Peter graduated from the University of Melbourne in 1976 with a Bachelor of Medicine and Bachelor of Surgery (MBBS) before spending the next few years training in general practice, which included a period in Foster.
He undertook further study in anaesthetics and obstetrics, two very handy skills to have as a doctor in a rural setting, before willingly returning to serve in Foster in 1983 and being admitted as a Fellow of the Royal Australian College of General Practitioners (FRACGP) in 1984.
Peter and Helen, and their own three children, Michael, Jane and Laura, were steadily woven into the rich tapestry of the district community, making lifelong friends and connections.
A Diploma of Occupational Medicine (DOccMed) was added to Peter’s qualifications in 1992 and, not long after, the Baquie family made the difficult decision to leave Foster and move back to Melbourne so the children could further their education.
After taking a sabbatical year, Peter soon found that being a city GP was rather different to working in a busy country practice where the doctors do a lot of their own hands-on doctoring as opposed to referring many patients on.
It was a chance conversation with friends from Foster, during which it was suggested that sports medicine might be more his thing, that led to Peter changing direction and becoming a practitioner at the Olympic Park Sports Medicine Centre in 1994.
Word quickly got out across the South Gippsland sporting fraternity that Dr Pete was doing knees and ankles and, to his genuine pleasure, was back for keeps among the players of the Alberton Football and Netball League, along with other sporting codes.
“There is a critically important need for rural medicine, and one of the things about living and working in a country town is that you join the community and you feel bad when you leave because you mightn’t get to see those people again,” he said.
“In my case, I’ve been lucky to have had the privilege of seeing kids I delivered and now their kids, too, when they come up to town with a gammy knee or a bad back.
“It’s actually been a pretty special part of my Melbourne practice, having this on-going bond with my patients from South Gippsland,” Peter said.
“Former Hawthorn footy player Jarryd Roughead of Leongatha mentions me in his book Roughy, saying that I did bring some of his best mates into the world!”
Peter became a Fellow of the Australasian College of Sport and Exercise Physicians (FASCEP) in 1996 and he is also a current professional member of Sports Medicine Australia.
The catalogue of Peter’s sports medicine postings is beyond impressive and includes being appointed as the Australian Men’s Olympic Hockey Team Doctor from 1997 to 2004, and as the Australian Olympic Teams Chief Medical Officer at Beijing in 2008, and London in 2012.
He has also served as team doctor to a number of Australian Football League clubs, including Carlton, Hawthorn, Collingwood and North Melbourne, for more than 20 years, as well as to the National Rugby League club Melbourne Storm in 2003.

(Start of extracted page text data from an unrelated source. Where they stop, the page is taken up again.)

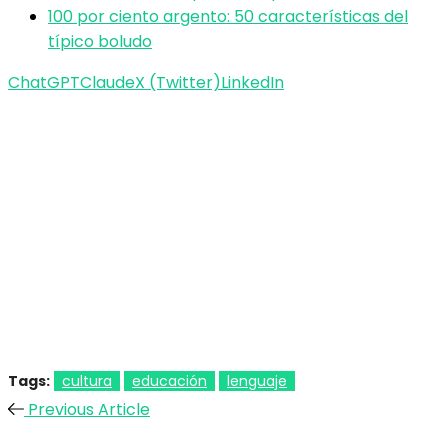
100 por ciento argento: 50 características del
típico boludo
ChatGPT
Claude
X (Twitter)
LinkedIn
Tags:
cultura
educación
lenguaje
Previous Article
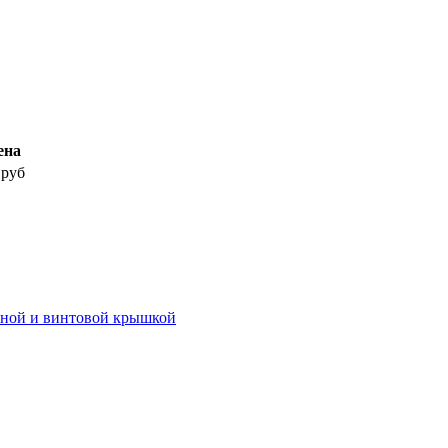
ена
 руб
иной и винтовой крышкой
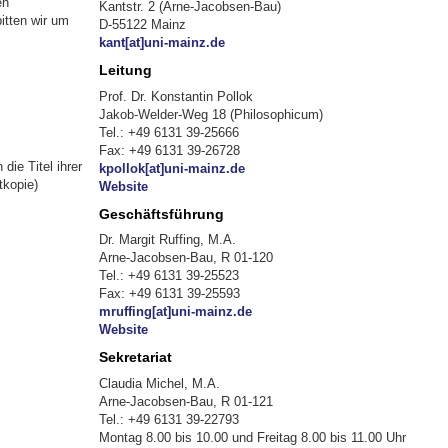
en
Kantstr. 2 (Arne-Jacobsen-Bau)
itten wir um
D-55122 Mainz
kant[at]uni-mainz.de
Leitung
Prof. Dr. Konstantin Pollok
Jakob-Welder-Weg 18 (Philosophicum)
Tel.: +49 6131 39-25666
Fax: +49 6131 39-26728
ie Titel ihrer
kpollok[at]uni-mainz.de
tkopie)
Website
Geschäftsführung
Dr. Margit Ruffing, M.A.
Arne-Jacobsen-Bau, R 01-120
Tel.: +49 6131 39-25523
Fax: +49 6131 39-25593
mruffing[at]uni-mainz.de
Website
Sekretariat
Claudia Michel, M.A.
Arne-Jacobsen-Bau, R 01-121
Tel.: +49 6131 39-22793
Montag 8.00 bis 10.00 und Freitag 8.00 bis 11.00 Uhr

The Baquies now have eight granddaughters in their family, and love where they live nowadays high up in a Southbank tower, “right in the middle of the places we like to go,” Peter said.
“There’s another book that I’d like to recommend to anyone who might find themselves down and out, like one bloke I know who was forced to retire from playing sport despite having had three knee reconstructions,” he said.
“The book is Belief by Richmond Football Club player Marlion Pickett, and in it he says, ‘you can’t change the past but you can change the future’, which is an observation I really like and think is very true.”
Peter celebrated his OAM with his family on Monday, including his mother, and all three Baquie children, who were told to “come for lunch, no matter what!”
He received lots of congratulatory messages from friends, colleagues, and patients alike during the course of the day, all of whom agreed that the award was well-deserved by the unpretentious, softly-spoken and absolutely competent Dr Pete.